Several of the donor parents used to create the BCNAM populations (IS 15401, Ribdahu, Sambalma) are actually late maturing and unadapted to the major sorghum belt of Mali, originating in more humid regions over 1000 km east of Mali. Despite the poor adaptation of many our BCNAM donors to the Malian environments, the yield superiority of many BCIF5 progenies relative to the elite recurrent parent and the large variation for yield indicates that useful genetic variation can be obtained through the BCNAM approach used here. This approach, based on use of an elite recurrent parent, crossing to a range of diverse donors, and conducting a single backcross to the elite parent and advancement of many BC1F1 derivatives with only limited early generation progeny culling for critical adaptation traits (such as maturity), was pioneered for diversifying sorghum breeding material in Australia (Jordan et al. 2011).

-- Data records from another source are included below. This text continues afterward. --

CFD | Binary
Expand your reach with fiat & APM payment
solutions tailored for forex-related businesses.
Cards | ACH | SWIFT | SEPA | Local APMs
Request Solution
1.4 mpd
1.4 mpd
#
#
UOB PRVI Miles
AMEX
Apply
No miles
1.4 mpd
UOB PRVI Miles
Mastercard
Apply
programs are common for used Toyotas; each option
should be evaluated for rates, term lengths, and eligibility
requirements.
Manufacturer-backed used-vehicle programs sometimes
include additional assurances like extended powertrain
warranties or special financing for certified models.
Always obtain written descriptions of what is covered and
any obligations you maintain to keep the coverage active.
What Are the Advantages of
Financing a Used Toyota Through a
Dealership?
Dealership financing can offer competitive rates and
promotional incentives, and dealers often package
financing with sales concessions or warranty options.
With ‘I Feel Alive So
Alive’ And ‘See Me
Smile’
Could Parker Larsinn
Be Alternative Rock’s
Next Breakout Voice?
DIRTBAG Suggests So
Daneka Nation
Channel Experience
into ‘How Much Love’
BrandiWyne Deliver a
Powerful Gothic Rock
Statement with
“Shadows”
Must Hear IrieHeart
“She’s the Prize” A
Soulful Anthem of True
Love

5. Implications and Conclusions
Farmers in West Africa predominantly cultivate sorghum under low-fertility and, particularly, LP conditions [
3,
5,
6,
9]. For sorghum breeders to maximize genetic gains for grain yield under LP conditions in West Africa, direct testing and selection under LP conditions was shown to be feasible and necessary by this study and others [
6]. Sorghum breeding programs in West Africa will, therefore, need to manage certain research station fields for LP fertility that better represent farmers’ soil conditions or work with farmers to conduct certain activities directly in farmers’ LP fields. Both approaches are feasible, as was shown by results of this study and that of [
3]. The diversification of Malian breeding materials using the BCNAM approach for introgressing diverse germplasm, including sorghums from the more humid regions of Nigeria and Cameroon, can create useful genetic variation for improving grain yield under LP conditions. The materials generated in this study appear to be highly promising for diversifying the male parent pool for sorghum hybrids in Mali. Nevertheless, the genetic parameters estimated here show that use of conventional selection methods should be feasible for these traits under both LP and HP conditions.